THE TASK =
What is the number of lines in these entries that contain "time"? State it alone.

☆ ☆ ☆ ☆ ☆

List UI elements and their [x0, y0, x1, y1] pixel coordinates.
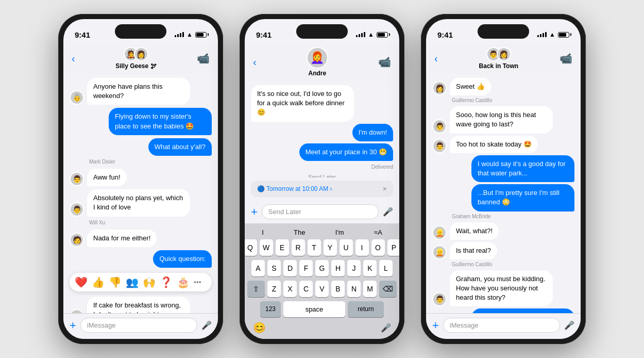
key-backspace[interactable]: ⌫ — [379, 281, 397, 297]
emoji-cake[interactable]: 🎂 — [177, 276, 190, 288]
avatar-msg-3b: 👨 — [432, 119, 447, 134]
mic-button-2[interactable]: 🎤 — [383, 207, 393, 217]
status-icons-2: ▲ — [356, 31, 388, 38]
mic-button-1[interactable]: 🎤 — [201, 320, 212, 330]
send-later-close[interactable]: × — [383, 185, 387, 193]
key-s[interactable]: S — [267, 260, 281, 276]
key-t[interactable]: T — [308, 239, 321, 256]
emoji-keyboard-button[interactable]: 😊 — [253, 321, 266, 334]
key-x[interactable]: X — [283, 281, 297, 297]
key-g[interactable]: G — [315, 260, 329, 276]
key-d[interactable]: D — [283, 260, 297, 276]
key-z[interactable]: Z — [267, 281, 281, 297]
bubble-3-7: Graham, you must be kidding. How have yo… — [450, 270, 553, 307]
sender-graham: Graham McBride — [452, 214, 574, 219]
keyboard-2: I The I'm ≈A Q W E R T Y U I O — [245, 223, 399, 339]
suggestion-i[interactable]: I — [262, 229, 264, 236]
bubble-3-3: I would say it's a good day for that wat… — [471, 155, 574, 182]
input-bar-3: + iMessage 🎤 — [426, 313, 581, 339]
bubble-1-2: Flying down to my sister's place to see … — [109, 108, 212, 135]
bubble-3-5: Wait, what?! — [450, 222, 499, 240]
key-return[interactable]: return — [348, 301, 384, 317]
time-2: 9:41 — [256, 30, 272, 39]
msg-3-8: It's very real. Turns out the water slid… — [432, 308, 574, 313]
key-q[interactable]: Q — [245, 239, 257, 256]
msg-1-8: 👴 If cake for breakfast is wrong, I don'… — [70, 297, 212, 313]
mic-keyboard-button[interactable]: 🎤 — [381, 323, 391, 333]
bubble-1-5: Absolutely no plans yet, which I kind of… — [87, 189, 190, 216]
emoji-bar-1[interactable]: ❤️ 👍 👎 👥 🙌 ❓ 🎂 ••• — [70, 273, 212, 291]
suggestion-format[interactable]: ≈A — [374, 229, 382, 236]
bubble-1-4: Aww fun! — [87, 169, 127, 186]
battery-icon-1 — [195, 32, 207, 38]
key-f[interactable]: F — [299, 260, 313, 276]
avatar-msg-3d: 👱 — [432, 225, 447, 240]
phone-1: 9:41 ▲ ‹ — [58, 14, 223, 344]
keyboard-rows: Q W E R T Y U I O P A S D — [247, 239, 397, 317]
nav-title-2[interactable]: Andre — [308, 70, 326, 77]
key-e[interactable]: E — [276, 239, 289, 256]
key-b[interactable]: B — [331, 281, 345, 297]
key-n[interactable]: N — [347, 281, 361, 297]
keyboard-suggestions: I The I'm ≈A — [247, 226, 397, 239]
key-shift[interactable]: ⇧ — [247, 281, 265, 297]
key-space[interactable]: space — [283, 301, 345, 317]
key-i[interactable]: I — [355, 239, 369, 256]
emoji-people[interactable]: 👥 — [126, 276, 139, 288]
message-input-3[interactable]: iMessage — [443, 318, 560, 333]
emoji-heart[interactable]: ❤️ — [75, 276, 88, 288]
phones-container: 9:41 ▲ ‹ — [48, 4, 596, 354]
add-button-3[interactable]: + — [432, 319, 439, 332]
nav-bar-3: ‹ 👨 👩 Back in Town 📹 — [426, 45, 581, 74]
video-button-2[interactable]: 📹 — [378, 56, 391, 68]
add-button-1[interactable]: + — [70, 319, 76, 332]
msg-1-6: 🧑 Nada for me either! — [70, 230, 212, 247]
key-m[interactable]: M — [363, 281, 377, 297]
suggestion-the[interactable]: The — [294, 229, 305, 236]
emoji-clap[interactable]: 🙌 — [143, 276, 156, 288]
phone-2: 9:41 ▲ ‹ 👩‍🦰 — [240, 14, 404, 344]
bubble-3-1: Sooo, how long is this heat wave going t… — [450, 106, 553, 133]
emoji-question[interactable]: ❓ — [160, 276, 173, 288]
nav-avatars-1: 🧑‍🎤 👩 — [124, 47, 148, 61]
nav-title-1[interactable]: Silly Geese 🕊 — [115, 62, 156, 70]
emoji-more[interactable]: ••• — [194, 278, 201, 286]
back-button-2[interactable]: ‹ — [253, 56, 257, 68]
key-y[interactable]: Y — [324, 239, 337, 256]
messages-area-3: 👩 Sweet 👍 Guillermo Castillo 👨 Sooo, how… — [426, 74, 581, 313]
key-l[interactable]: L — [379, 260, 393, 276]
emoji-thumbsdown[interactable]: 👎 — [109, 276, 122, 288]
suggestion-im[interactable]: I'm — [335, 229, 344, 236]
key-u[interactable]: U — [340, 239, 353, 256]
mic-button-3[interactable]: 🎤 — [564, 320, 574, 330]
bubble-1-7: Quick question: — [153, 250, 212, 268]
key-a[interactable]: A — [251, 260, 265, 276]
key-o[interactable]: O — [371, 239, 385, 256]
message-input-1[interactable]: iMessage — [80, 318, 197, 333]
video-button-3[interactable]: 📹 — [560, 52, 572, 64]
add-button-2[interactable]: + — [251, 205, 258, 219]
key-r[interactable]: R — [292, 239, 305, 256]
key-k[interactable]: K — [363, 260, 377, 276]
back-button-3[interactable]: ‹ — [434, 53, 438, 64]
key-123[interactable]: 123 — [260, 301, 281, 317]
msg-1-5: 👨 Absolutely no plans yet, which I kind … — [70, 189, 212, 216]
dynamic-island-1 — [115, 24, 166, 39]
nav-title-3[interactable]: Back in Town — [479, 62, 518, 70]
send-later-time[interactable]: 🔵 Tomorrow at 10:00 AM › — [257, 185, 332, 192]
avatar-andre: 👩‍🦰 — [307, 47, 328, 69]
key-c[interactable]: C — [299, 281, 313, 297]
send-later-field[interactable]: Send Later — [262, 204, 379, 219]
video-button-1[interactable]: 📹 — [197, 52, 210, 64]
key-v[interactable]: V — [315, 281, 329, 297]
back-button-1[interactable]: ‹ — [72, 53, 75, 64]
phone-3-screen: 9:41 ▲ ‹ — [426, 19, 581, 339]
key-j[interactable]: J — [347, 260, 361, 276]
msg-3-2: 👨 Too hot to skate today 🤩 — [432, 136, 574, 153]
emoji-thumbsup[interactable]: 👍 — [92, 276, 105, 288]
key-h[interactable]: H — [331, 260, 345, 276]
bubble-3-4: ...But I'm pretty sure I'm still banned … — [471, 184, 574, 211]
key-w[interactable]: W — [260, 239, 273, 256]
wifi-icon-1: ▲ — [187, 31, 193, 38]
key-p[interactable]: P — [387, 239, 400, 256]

☆ ☆ ☆ ☆ ☆

WORKED SOLUTION =
2